My wife keeps cheating on me
TL:DR My wife has cheated on me for the third time. Torn between forgiving again or breaking up and splitting up our family
Me (40f) and my wife (35f) have been together nearly 15 years, married for over 10. We have a gorgeous child (6) who is the image of perfection and the truest love of my life. I’d do anything for that kid. Wife’s eggs, I carried, anonymous donor sperm.
My wife has cheated on me at least 3 times. These are not one night stands but relationships. They’ve been dates, ‘I love you’s and gifts.
The first was when we first got together. We met just after she’d broken up from her ex. I found out 18 months later that she’d still been seeing her ex gf on and off the whole time. She told me she ended it.
Fast forward to just before our kid turns 1 (2020 - right before Covid). She accidentally calls me the wrong name. I finally get it out of her that she’d been seeing a girl from work for at least a year. They were even on a date on my birth due date. She ends it with her. We start couples therapy and then Covid hit. We’re stuck in a bubble together. We make it work but it’s marred the first year of me being a mum. Every picture of us as a family feels like a lie.
Now we’re at November 2024. I was looking for someone innocuous in her work bag (alike a sanitary towel or painkillers) and find a card. It’s clearly a love note. It mentions meeting someone’s mum for the first time. There are pet names and clear declarations of love. I confront my wife and she says it’s someone at work who really likes her but it’s uncomfortable and totally one sided. She ‘sends’ and email to HR about the card and screenshots it to prove her story. I let it go.
Fast forward to this week. Something isn’t right. She’s acting different. She goes to bed before me and I empty her work bag. I find her old phone. It has historical messages which clearly show that the relationship continues.

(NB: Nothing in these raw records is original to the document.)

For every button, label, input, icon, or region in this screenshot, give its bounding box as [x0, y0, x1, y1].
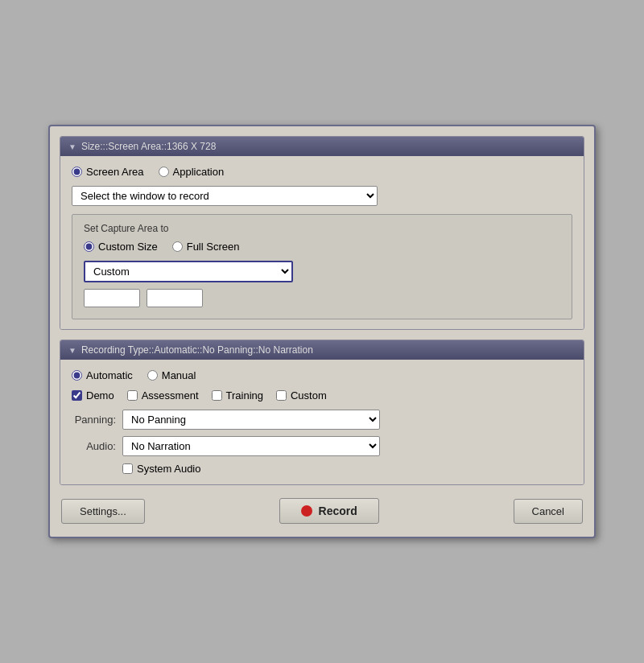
footer: Settings... Record Cancel — [60, 495, 584, 527]
manual-label: Manual — [162, 369, 196, 381]
capture-group: Set Capture Area to Custom Size Full Scr… — [72, 214, 572, 319]
assessment-checkbox[interactable] — [127, 390, 138, 401]
custom-size-radio[interactable] — [84, 241, 94, 252]
size-section-arrow: ▼ — [68, 142, 76, 151]
capture-size-radio-row: Custom Size Full Screen — [84, 241, 560, 253]
manual-radio-label[interactable]: Manual — [147, 369, 196, 381]
height-input[interactable]: 728 — [147, 289, 203, 307]
panning-label: Panning: — [72, 414, 116, 426]
size-section-title: Size:::Screen Area::1366 X 728 — [81, 141, 216, 152]
screen-area-radio-label[interactable]: Screen Area — [72, 166, 144, 178]
recording-section-body: Automatic Manual Demo Assessment — [60, 360, 584, 484]
automatic-label: Automatic — [86, 369, 133, 381]
custom-label: Custom — [291, 389, 327, 402]
automatic-radio-label[interactable]: Automatic — [72, 369, 133, 381]
custom-dropdown-row: Custom 640 x 480 800 x 600 1024 x 768 12… — [84, 261, 560, 289]
dimension-row: 1366 728 — [84, 289, 560, 307]
settings-button[interactable]: Settings... — [61, 499, 145, 524]
recording-section-header: ▼ Recording Type::Automatic::No Panning:… — [60, 340, 584, 360]
recording-section-title: Recording Type::Automatic::No Panning::N… — [81, 344, 313, 356]
main-dialog: ▼ Size:::Screen Area::1366 X 728 Screen … — [48, 125, 596, 538]
custom-size-select[interactable]: Custom 640 x 480 800 x 600 1024 x 768 12… — [84, 261, 293, 282]
record-label: Record — [319, 504, 357, 517]
demo-checkbox[interactable] — [72, 390, 82, 401]
system-audio-row: System Audio — [122, 463, 572, 475]
type-checkbox-row: Demo Assessment Training Custom — [72, 389, 572, 402]
system-audio-checkbox-label[interactable]: System Audio — [122, 463, 201, 475]
manual-radio[interactable] — [147, 370, 158, 381]
window-select[interactable]: Select the window to record — [72, 186, 378, 206]
assessment-label: Assessment — [142, 389, 199, 402]
system-audio-label: System Audio — [137, 463, 201, 475]
application-radio-label[interactable]: Application — [159, 166, 225, 178]
custom-size-radio-label[interactable]: Custom Size — [84, 241, 158, 253]
size-section-body: Screen Area Application Select the windo… — [60, 156, 584, 329]
automatic-radio[interactable] — [72, 370, 82, 381]
mode-radio-row: Automatic Manual — [72, 369, 572, 381]
training-checkbox-label[interactable]: Training — [212, 389, 263, 402]
size-section-header: ▼ Size:::Screen Area::1366 X 728 — [60, 137, 584, 156]
audio-select[interactable]: No Narration Narration System Audio + Na… — [122, 436, 380, 456]
custom-checkbox[interactable] — [276, 390, 287, 401]
screen-area-label: Screen Area — [86, 166, 144, 178]
custom-checkbox-label[interactable]: Custom — [276, 389, 327, 402]
recording-section: ▼ Recording Type::Automatic::No Panning:… — [60, 340, 584, 485]
window-select-row: Select the window to record — [72, 186, 572, 206]
recording-section-arrow: ▼ — [68, 346, 76, 355]
size-section: ▼ Size:::Screen Area::1366 X 728 Screen … — [60, 136, 584, 330]
system-audio-checkbox[interactable] — [122, 463, 133, 474]
cancel-button[interactable]: Cancel — [514, 499, 583, 524]
capture-group-label: Set Capture Area to — [84, 223, 560, 234]
panning-select[interactable]: No Panning Auto Panning Manual Panning — [122, 410, 380, 430]
record-button[interactable]: Record — [279, 498, 379, 524]
screen-area-radio[interactable] — [72, 167, 82, 177]
width-input[interactable]: 1366 — [84, 289, 140, 307]
demo-checkbox-label[interactable]: Demo — [72, 389, 114, 402]
record-dot-icon — [301, 505, 312, 517]
panning-row: Panning: No Panning Auto Panning Manual … — [72, 410, 572, 430]
application-radio[interactable] — [159, 167, 169, 177]
full-screen-radio-label[interactable]: Full Screen — [172, 241, 240, 253]
application-label: Application — [173, 166, 225, 178]
assessment-checkbox-label[interactable]: Assessment — [127, 389, 199, 402]
audio-label: Audio: — [72, 440, 116, 452]
full-screen-radio[interactable] — [172, 241, 183, 252]
full-screen-label: Full Screen — [187, 241, 240, 253]
training-checkbox[interactable] — [212, 390, 222, 401]
custom-size-label: Custom Size — [98, 241, 158, 253]
training-label: Training — [226, 389, 263, 402]
audio-row: Audio: No Narration Narration System Aud… — [72, 436, 572, 456]
demo-label: Demo — [86, 389, 114, 402]
source-radio-row: Screen Area Application — [72, 166, 572, 178]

Even has messages from the gf’s mum about sending Christmas presents!
I confronted my wife in the middle of the night. I couldn’t hold onto that information and do nothing. She’s kept saying that she ‘picks me’ and ‘picks our family’ but she was even with her all day yesterday, taking a day off in half term to spend with her girlfriend instead of with her daughter and wife.
I give her everything she could ever want. She has love, support, I’m always in her corner, I follow her lead in intimacy (she always wants less physical intimacy than me). We’re financially stable and pretty equal in everything.
What do I do? Do I let it go, again? Do we go into counseling? She clearly has issues. At least with honesty. The only thing stopping me (last time and now) from just cutting ties is our kid. Our kid is amazing. Kind, clever, funny, creative. All I’ve ever wanted is to be a good mum and give my child the world. I had a pretty traumatic childhood and I wanted them to have a better start. Splitting up our family would destroy that. I’ve seen what it can do to kids. It’s not like my wife and I ever argue or are unkind to each other. She never sees discord at home. But I know I’ll be in this position again. Do I just accept this as my lot?
Really hope someone takes the time to read this and reply. I’m very lost.